(Source data)
══════════

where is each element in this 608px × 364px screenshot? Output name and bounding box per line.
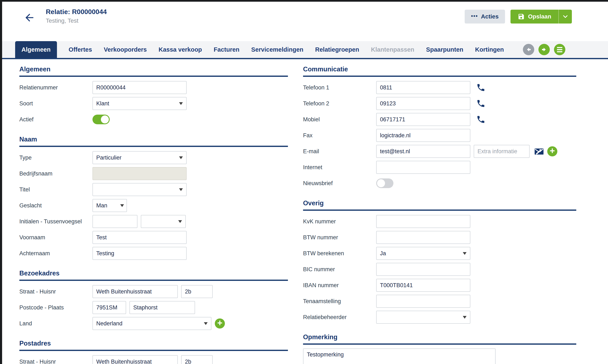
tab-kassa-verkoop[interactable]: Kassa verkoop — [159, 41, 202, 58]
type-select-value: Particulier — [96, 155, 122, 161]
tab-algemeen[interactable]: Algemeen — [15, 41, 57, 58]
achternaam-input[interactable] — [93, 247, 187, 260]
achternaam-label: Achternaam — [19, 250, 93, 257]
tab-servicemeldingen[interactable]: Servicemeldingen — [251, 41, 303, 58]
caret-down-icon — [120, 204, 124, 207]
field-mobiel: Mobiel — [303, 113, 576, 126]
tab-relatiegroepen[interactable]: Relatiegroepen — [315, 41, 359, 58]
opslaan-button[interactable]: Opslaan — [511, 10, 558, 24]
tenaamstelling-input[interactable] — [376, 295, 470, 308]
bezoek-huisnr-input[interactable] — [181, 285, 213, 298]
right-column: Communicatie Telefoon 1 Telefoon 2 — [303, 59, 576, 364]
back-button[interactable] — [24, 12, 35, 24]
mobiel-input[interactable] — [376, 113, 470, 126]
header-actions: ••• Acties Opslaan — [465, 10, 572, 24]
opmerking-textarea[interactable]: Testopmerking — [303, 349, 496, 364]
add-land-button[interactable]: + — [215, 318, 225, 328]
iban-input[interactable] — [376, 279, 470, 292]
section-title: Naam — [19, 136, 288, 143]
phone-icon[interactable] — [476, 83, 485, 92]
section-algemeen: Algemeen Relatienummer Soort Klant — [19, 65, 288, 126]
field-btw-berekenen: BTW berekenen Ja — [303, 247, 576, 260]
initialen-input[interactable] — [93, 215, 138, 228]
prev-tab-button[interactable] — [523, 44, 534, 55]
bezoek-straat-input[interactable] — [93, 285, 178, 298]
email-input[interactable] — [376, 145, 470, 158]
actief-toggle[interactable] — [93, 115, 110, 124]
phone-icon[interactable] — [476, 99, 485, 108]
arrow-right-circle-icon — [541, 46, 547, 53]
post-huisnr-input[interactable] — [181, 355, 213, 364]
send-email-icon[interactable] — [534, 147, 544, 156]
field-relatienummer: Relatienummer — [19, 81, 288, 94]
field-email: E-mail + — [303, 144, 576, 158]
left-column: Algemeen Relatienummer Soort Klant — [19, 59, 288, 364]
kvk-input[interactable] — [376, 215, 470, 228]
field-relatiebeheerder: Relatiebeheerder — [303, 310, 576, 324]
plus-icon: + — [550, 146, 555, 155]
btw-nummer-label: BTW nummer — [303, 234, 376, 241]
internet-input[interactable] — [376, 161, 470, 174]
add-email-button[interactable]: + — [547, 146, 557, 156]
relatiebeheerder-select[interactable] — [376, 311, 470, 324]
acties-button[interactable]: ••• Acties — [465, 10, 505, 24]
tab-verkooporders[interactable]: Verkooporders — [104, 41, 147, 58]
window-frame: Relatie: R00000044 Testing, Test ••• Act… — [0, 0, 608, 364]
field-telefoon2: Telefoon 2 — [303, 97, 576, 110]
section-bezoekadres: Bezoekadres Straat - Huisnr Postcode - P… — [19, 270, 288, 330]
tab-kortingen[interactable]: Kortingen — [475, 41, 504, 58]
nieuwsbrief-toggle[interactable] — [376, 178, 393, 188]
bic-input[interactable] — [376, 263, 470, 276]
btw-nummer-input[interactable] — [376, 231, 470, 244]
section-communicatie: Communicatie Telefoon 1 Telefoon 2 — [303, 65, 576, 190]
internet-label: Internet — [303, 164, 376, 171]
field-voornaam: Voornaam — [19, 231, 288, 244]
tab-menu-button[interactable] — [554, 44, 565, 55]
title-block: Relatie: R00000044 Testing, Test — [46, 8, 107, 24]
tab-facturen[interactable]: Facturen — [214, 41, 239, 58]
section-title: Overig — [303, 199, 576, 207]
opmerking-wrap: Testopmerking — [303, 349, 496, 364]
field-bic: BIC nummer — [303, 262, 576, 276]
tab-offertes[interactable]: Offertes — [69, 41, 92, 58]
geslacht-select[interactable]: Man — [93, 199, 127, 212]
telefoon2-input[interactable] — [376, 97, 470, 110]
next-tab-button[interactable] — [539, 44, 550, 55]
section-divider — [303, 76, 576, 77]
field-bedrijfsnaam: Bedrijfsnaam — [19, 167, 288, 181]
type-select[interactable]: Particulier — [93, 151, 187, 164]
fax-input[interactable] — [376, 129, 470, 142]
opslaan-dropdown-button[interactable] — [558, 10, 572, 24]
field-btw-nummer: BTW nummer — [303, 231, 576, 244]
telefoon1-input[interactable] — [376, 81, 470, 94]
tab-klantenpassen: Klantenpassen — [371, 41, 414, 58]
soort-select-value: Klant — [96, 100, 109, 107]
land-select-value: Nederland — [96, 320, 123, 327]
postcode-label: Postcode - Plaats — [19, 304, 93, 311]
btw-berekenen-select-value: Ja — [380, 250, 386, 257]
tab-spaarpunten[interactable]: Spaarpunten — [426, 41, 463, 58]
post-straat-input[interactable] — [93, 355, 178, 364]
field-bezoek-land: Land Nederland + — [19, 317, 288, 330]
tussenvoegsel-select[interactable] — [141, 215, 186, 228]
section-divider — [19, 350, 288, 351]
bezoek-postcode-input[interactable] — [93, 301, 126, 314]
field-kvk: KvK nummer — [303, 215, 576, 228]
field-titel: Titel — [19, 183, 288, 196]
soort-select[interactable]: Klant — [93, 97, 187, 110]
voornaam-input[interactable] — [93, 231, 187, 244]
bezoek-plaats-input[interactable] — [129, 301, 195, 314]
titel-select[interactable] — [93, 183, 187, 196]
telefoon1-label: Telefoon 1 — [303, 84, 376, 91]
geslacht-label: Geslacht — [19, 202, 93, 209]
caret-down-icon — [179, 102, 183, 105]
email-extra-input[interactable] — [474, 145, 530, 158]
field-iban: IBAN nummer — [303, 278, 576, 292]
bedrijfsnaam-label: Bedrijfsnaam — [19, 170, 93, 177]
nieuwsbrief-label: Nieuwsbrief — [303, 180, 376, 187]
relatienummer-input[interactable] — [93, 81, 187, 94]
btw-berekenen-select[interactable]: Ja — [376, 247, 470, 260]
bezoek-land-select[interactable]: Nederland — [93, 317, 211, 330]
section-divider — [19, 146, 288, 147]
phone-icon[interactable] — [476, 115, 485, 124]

══════════

WORK INSTRUCTIONS
Only a number belongs in the answer: state how many lines of the entries above hold "Testopmerking".

RESPONSE BELOW
2